Gajendra challenges Narasimha that he will protect Srinivas Odeyar's family, where he finishes all the goons and solves all their problems without the knowledge of Srinivas Odeyar and family. When Srinivas Odeyar's granddaughter finds sickles under Gajendra's jeep, Srinivas Odeyar orders Gajendra to leave the town. Narasimha, who escapes from death penalty arrives to kill Srinivas Odeyar, but Gajendra keeps him and his family in a safe place. Narasimha informs Gajendra that he had kidnapped Surendra, Gajendda arrives at the nick of time and saves his brother, but instead gets attacked by Narasimha. Srinivas Odeyar and his family who arrives at the place realise the risk taken by Gajendra to save the family. Though brutally attacked, Gajendra rises steadily where he kills Narasimha and his henchmen. Srinivas Odeyar, who is impressed with Gajendra's valour gets Gajendra and Sakku married.
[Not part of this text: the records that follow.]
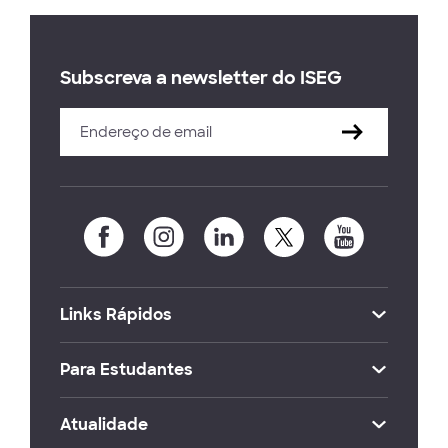
Subscreva a newsletter do ISEG
Links Rápidos
Para Estudantes
Atualidade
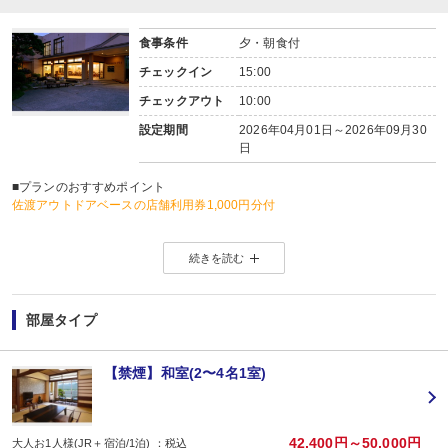
食事条件
夕・朝食付
チェックイン
15:00
チェックアウト
10:00
設定期間
2026年04月01日～2026年09月30
日
■プランのおすすめポイント
佐渡アウトドアベースの店舗利用券1,000円分付
※特典のご利用にはスマートフォンなどのモバイル機器が必要となります。
続きを読む
モバイル機器をお持ちでない方はお申し込み不可となります。
ご利用方法はこちらからご確認ください。→→
クーポン利用方法
旅行開始日前日よりお受け取りいただけ、旅行開始日よりご利用可能となりま
※クーポンの受け取り方法は、ご予約後マイページのプラン詳細にてご確認く
部屋タイプ
利用施設一覧はこちらからご確認ください。→→
ご利用可能店舗一覧
※特典内容は旅行代金に含まれます。（滞在中1回）
【禁煙】和室(2〜4名1室)
ご利用にならなかった場合でも返金・払い戻し等はございません。
【両津港～お宿間 送迎のご案内 ※両津港到着時連絡】
両津港からお宿までは送迎がございます。
（15:00～／両津港到着時連絡）
42,400円～50,000円
大人お1人様(JR＋宿泊/1泊) ：税込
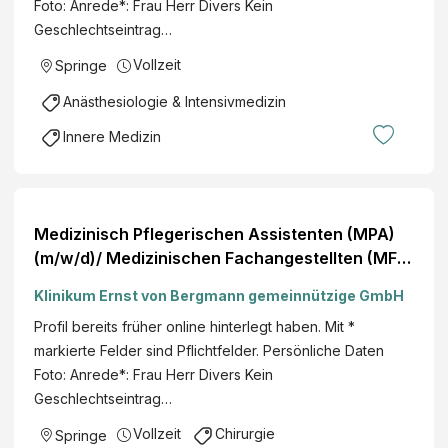
Foto: Anrede*: Frau Herr Divers Kein
Geschlechtseintrag…
Vollzeit
Springe
Anästhesiologie & Intensivmedizin
Innere Medizin
Medizinisch Pflegerischen Assistenten (MPA)
(m/w/d)/ Medizinischen Fachangestellten (MFA)
(m/w/d)/ Chirurgie
Klinikum Ernst von Bergmann gemeinnützige GmbH
Profil bereits früher online hinterlegt haben. Mit *
markierte Felder sind Pflichtfelder. Persönliche Daten
Foto: Anrede*: Frau Herr Divers Kein
Geschlechtseintrag…
Vollzeit
Chirurgie
Springe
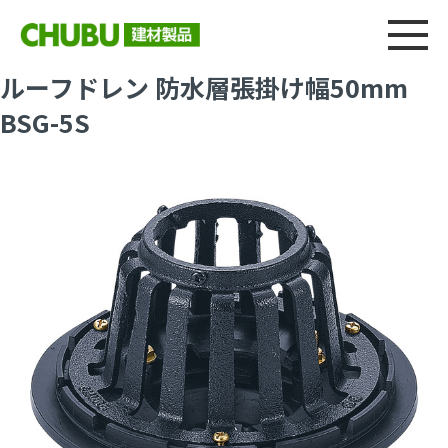
総合
CHU
製品情報
建材製品ニュース
施工事例
ウェブカタログ
ルーフドレン 防水層張掛け幅50mm
BSG-5S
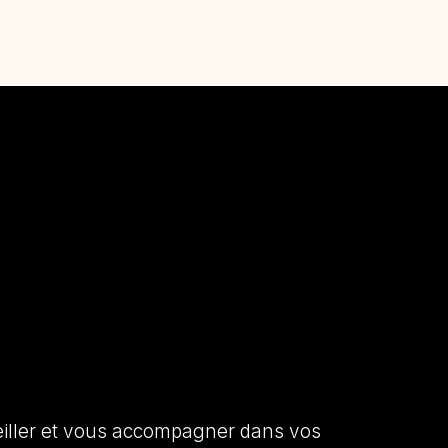
seiller et vous accompagner dans vos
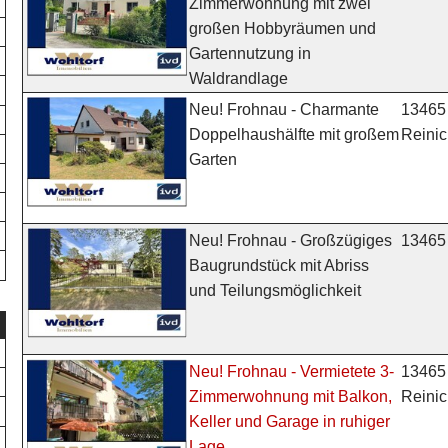
Zimmerwohnung mit zwei
großen Hobbyräumen und
Gartennutzung in
Waldrandlage
13465 
Neu! Frohnau - Charmante
Reinic
Doppelhaushälfte mit großem
Garten
13465 
Neu! Frohnau - Großzügiges
Baugrundstück mit Abriss
und Teilungsmöglichkeit
13465 
Neu! Frohnau - Vermietete 3-
Reinic
Zimmerwohnung mit Balkon,
Keller und Garage in ruhiger
Lage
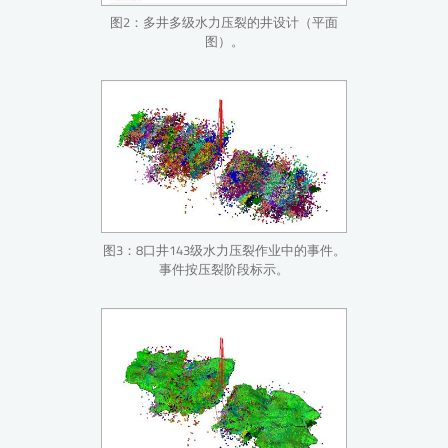
图2：多井多级水力压裂的井设计（平面
图）。
图3：8口井143级水力压裂作业中的事件。
事件按压裂阶段标示。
Thus, Gajendra and his brothers get married with their lovers.

== Music ==

Music composed by Arjun Janya, and released on Anand Audio Company.

Track list
| No. | Title | Lyrics | Singer(s) | Length |
|---|---|---|---|---|
| 1. | "Odeya Hey Odeya" | V. Nagendra Prasad | Vyasaraj | 03:42 |
| 2. | "Shyaane Love Aagoythalle Nanji" | V. Nagendra Prasad | Hemanth, Indu Nagaraj | 03:53 |
| 3. | "Kaaneyagiruve Naanu" | Jayanth Kaikini | Sonu Nigam, Anuradha Bhat | 04:06 |
| 4. | "Malavalli Maavana Magane" | Kaviraj | Kailash Kher, Santhosh Venky, Sony Komanduri | 3:57 |
| Total length: |  |  |  | 15:28 |

== Release ==
The film was released on 12 December 2019.